=== WORK INSTRUCTIONS ===
Repeat, exactly as written, the line containing "lama antara seminggu" and each line after it through the end of the data.

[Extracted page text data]
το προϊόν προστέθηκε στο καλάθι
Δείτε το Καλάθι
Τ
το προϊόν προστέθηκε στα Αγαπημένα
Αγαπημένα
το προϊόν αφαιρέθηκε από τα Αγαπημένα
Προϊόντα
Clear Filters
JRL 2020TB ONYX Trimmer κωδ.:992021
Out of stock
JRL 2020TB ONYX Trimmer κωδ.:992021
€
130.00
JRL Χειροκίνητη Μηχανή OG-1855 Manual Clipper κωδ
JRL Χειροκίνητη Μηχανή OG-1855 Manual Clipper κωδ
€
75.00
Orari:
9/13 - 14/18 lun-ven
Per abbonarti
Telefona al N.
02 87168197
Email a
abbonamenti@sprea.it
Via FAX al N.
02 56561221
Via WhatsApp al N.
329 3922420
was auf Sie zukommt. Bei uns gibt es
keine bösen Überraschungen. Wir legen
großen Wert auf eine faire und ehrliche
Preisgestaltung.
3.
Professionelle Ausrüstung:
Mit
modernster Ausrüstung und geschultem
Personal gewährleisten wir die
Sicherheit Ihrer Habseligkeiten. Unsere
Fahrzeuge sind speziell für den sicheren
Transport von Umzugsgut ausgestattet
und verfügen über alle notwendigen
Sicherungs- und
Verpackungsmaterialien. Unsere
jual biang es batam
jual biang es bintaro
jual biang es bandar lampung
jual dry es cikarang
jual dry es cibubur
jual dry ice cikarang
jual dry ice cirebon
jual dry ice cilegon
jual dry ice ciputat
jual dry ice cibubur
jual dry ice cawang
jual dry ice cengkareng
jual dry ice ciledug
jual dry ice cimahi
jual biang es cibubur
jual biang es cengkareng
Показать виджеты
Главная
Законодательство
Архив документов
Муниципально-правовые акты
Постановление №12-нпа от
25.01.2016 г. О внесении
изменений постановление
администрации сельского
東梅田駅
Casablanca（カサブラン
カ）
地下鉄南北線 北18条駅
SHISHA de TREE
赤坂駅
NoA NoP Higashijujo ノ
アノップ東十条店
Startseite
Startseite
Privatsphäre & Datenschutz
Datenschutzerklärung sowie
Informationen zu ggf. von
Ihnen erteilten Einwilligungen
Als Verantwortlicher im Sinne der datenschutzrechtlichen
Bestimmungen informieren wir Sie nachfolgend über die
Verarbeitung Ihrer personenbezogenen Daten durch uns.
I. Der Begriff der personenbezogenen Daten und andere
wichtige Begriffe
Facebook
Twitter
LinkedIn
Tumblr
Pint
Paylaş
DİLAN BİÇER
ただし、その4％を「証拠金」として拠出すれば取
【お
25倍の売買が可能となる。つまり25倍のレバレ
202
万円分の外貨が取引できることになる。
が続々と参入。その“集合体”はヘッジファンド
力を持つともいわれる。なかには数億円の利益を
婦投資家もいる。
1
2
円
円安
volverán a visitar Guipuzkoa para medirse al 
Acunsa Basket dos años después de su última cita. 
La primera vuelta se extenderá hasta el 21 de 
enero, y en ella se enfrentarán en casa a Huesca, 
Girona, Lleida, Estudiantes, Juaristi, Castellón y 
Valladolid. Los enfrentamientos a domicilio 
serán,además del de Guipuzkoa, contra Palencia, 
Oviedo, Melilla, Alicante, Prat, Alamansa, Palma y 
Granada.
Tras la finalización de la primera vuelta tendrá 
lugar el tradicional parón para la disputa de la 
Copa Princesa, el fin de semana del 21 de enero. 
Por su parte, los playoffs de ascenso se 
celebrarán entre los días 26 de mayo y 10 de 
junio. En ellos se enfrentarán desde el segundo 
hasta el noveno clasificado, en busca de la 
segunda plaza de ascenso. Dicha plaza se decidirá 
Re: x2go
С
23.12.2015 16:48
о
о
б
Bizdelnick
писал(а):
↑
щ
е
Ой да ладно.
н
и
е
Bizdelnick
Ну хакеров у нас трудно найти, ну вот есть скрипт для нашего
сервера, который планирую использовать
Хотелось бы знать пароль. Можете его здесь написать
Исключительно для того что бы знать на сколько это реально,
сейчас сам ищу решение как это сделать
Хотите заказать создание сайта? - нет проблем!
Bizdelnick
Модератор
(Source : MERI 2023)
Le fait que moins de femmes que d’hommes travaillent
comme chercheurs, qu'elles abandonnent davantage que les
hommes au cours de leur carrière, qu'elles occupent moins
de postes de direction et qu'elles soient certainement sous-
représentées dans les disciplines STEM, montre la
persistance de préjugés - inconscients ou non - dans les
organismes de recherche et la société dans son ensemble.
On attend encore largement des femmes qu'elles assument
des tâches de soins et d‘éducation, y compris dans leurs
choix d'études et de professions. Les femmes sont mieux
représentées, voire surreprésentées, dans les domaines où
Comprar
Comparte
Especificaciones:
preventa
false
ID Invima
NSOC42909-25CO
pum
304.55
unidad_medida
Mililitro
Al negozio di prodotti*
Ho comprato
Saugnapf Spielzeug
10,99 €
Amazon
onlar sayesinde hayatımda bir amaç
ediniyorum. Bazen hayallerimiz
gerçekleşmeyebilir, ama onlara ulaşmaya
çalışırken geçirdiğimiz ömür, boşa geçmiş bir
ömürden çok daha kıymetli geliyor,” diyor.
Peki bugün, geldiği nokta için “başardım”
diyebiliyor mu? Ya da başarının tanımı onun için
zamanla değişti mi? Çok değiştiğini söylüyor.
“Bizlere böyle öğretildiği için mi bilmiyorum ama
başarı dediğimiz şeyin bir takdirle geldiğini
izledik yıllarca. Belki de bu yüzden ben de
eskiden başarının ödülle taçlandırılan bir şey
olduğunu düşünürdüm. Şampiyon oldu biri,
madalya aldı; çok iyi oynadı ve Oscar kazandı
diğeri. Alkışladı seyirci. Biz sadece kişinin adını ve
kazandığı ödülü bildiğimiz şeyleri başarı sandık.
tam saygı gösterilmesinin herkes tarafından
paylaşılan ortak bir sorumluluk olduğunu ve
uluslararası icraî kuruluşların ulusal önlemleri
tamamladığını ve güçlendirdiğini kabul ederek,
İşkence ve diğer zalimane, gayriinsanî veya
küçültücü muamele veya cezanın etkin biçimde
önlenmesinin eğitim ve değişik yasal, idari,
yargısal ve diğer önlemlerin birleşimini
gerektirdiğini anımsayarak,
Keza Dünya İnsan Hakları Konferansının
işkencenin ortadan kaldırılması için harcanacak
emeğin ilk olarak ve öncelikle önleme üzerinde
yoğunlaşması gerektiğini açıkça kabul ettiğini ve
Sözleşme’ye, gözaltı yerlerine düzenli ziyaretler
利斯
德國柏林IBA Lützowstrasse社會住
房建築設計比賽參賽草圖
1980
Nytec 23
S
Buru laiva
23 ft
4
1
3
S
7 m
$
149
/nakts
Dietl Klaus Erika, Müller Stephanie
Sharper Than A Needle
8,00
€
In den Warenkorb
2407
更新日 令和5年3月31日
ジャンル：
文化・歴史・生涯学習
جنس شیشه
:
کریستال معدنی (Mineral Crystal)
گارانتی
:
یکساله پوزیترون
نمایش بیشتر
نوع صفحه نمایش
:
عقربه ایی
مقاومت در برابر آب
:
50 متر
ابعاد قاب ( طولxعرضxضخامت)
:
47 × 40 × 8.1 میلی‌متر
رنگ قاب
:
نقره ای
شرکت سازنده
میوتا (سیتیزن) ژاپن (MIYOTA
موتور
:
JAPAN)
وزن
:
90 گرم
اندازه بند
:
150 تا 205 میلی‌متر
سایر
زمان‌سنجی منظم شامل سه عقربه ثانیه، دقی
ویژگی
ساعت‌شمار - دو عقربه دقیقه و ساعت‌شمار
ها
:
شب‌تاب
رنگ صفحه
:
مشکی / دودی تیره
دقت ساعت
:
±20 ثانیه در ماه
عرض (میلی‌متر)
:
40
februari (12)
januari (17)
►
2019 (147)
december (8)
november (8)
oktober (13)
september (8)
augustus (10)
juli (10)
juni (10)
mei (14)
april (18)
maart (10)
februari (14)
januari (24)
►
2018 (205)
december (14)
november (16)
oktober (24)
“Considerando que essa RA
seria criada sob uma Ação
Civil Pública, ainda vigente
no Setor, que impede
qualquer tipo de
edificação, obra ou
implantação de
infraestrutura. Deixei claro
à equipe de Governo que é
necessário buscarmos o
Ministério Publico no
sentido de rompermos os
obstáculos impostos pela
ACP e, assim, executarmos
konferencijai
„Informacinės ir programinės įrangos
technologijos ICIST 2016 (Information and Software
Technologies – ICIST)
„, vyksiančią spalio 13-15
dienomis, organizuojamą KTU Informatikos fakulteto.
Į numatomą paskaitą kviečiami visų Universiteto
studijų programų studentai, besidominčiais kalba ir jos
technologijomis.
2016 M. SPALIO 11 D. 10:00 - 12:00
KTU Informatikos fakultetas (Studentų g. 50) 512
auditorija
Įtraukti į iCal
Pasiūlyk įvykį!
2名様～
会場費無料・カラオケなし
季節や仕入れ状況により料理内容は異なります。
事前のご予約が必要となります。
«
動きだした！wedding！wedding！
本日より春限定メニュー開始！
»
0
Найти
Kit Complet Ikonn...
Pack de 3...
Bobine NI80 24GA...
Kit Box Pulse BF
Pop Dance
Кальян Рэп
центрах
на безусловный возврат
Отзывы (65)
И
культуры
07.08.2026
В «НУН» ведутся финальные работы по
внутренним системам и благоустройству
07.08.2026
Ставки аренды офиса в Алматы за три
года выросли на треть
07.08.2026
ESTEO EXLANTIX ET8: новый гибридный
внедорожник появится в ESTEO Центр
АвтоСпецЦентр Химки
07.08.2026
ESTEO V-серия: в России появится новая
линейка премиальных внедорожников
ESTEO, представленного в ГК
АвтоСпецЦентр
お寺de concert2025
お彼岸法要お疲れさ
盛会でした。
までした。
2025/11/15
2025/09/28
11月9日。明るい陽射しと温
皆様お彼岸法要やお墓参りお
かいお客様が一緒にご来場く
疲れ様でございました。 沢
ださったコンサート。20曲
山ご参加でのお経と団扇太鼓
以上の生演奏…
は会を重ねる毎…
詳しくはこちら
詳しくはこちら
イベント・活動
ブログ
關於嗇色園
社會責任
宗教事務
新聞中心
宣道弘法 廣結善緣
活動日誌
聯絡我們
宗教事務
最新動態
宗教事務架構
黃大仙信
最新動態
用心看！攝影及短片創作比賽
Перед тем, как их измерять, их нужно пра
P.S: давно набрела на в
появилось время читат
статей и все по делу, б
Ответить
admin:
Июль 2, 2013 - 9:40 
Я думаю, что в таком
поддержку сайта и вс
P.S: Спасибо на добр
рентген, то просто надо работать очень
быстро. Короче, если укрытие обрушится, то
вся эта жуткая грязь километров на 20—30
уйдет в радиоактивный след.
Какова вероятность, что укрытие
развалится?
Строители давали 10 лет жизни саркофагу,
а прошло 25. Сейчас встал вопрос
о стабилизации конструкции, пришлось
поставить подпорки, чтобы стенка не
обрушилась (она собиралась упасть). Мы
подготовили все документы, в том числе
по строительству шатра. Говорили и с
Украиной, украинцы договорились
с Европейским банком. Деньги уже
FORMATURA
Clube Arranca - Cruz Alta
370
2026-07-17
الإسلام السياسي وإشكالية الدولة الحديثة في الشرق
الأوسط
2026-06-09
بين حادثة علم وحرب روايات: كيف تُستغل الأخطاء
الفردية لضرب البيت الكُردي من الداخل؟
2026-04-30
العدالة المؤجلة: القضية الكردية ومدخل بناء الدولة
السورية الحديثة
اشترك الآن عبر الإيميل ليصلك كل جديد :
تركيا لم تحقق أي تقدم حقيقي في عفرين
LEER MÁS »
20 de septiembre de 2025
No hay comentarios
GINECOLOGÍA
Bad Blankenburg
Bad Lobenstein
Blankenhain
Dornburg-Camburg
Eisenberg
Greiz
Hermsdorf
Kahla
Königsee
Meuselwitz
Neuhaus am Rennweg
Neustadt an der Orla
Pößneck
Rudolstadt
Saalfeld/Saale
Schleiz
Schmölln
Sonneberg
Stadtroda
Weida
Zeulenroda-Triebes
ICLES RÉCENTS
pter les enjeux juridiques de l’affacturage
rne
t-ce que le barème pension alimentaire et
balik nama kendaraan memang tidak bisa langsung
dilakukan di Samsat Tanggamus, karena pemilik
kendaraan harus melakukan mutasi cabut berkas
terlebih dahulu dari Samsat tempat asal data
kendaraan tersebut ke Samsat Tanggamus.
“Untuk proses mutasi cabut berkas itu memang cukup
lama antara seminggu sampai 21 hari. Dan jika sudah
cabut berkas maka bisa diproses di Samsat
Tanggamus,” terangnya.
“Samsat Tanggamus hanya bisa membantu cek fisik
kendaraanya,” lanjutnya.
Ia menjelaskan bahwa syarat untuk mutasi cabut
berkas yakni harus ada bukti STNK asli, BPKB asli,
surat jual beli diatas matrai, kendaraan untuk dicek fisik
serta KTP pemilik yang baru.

=== COMPLETED EXERCISE ===
lama antara seminggu sampai 21 hari. Dan jika sudah
cabut berkas maka bisa diproses di Samsat
Tanggamus,” terangnya.
“Samsat Tanggamus hanya bisa membantu cek fisik
kendaraanya,” lanjutnya.
Ia menjelaskan bahwa syarat untuk mutasi cabut
berkas yakni harus ada bukti STNK asli, BPKB asli,
surat jual beli diatas matrai, kendaraan untuk dicek fisik
serta KTP pemilik yang baru.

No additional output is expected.